In base alle indicazioni del documento, rientrano nei nuovi istituti praticamente tutti gli atti emessi dalla stessa Agenzia che risultano impugnabili ai sensi dell’articolo 19 del Dlgs 546/92. Tra questi, vengono compresi anche il rifiuto espresso e tacito alla restituzione di tributi. Particolarmente importanti le affermazioni sui ruoli, i quali rientrano in linea di massima tra le nuove disposizioni. Poiché i ruoli vengono “portati” attraverso la cartella di pagamento, occorre distinguere, comunque, se quest’ultima viene impugnata soltanto per vizi propri della stessa o meno. In sostanza, se la cartella risulta impugnata per “vizi” riconducibili all’attività dell’agenzia delle Entrate, il contribuente deve esperire il reclamo, mentre se la cartella risulta impugnata soltanto per vizi propri – ad esempio, riconducibili alla notifica – la controversia non risulta oggetto di reclamo. Vi rientrano, invece, tutte quelle casistiche in cui il contribuente formuli eccezioni sia relative all’attività dell’agente della riscossione sia delle Entrate.
Va rilevato che, nel caso in cui il contribuente lamenti la mancata notifica dell’atto “presupposto” riconducibile all’attività delle Entrate (esempio: atto di accertamento), il contribuente risulta obbligato a presentare il reclamo avverso gli atti conseguenti, come la cartella, il fermo e l’ipoteca.
Viene affrontato anche il problema della sospensione della riscossione. Visto che il termine per provvedere al pagamento di una cartella di pagamento è di 60 giorni dalla notifica mentre il reclamo si conclude entro 90, la circolare stabilisce che si possono applicare le regole dell’autotutela. In altre parole, l’ufficio può disporre la sospensione degli effetti dell’atto. Di conseguenza, il contribuente potrà chiedere con il reclamo, alla Direzione che ha emanato l’atto, la sospensione dell’esecuzione dello stesso per il tempo necessario alla conclusione del procedimento.
Sicuramente rilevanti sono le precisazioni riguardanti le sanzioni. L’Agenzia specifica che, considerando che si applicano «per quanto compatibili» le disposizioni sulla conciliazione giudiziale, le sanzioni (quando non si giunge all’annullamento dell’atto) si applicano nella misura del 40% delle somme irrogabili in rapporto al tributo risultante dalla mediazione. Viene affermato, ulteriormente , che il reclamo risulta alternativo rispetto all’acquiescenza (sanzioni ridotte a un terzo); tuttavia, viene sottolineato che l’ufficio risulta legittimato a concludere un accordo di mediazione che conferma integralmente l’atto impositivo, con il beneficio per il contribuente della riduzione delle sanzioni al 40% (se ciò non risulta più favorevole rispetto ad eventuali definizioni precedenti al reclamo o alla mediazione).

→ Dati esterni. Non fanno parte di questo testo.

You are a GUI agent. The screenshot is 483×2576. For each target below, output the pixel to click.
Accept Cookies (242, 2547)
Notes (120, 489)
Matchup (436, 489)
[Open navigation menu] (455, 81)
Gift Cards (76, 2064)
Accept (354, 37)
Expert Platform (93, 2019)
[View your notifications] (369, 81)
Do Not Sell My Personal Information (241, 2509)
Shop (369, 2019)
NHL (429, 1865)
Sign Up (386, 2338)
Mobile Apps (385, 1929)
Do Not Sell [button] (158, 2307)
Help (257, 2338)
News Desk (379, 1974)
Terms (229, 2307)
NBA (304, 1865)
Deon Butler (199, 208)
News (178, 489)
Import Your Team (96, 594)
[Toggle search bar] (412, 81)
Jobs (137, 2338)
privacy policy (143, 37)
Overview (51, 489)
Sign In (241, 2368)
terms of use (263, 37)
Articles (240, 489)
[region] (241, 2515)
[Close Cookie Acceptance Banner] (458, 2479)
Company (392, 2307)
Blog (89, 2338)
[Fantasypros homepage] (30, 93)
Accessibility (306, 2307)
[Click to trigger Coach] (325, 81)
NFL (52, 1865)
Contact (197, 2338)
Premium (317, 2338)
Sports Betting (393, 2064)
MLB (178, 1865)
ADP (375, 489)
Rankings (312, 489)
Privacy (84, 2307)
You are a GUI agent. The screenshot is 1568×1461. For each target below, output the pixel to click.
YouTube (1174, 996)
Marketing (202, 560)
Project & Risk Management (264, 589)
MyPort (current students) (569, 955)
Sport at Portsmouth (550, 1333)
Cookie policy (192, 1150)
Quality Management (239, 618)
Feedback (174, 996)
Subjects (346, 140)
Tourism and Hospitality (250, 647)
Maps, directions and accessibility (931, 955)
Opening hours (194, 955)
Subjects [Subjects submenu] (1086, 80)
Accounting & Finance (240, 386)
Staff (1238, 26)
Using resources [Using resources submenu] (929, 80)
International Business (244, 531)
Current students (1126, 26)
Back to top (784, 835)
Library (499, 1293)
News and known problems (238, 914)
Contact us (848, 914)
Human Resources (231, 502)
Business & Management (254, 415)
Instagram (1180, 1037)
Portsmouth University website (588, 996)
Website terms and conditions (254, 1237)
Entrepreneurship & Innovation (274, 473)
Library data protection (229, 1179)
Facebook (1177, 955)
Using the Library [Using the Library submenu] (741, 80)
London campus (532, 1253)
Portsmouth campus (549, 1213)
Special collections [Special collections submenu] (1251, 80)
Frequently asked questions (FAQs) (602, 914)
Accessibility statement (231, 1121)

Anche con riguardo al perfezionamento si applicano le medesime regole valevoli per la conciliazione: in particolare, il fatto che la procedura si perfeziona con il pagamento di quanto dovuto (oppure della prima rata) entro 20 giorni dalla conclusione dell’accordo di mediazione.
Va notato che nella circolare si afferma che, quando non si giunge all’annullamento dell’atto, si deve in linea di massima accettare o la proposta di mediazione dell’ufficio o quella fatta dal contribuente. Si deve evitare, in linea di principio, una mediazione parziale, visto che gli istituti hanno come finalità quella di giungere alla definizione del rapporto, evitando l’attivazione della fase giurisdizionale.
Un solo appunto: il fatto che si affermi che all’istanza di reclamo/mediazione non si applichi la pausa feriale dei termini processuali, dovendosi concludere il tutto entro 90 giorni. Per l’accertamento con adesione, dove non si è ancora nella fase processuale, è stato detto il contrario (risoluzione 159/1999).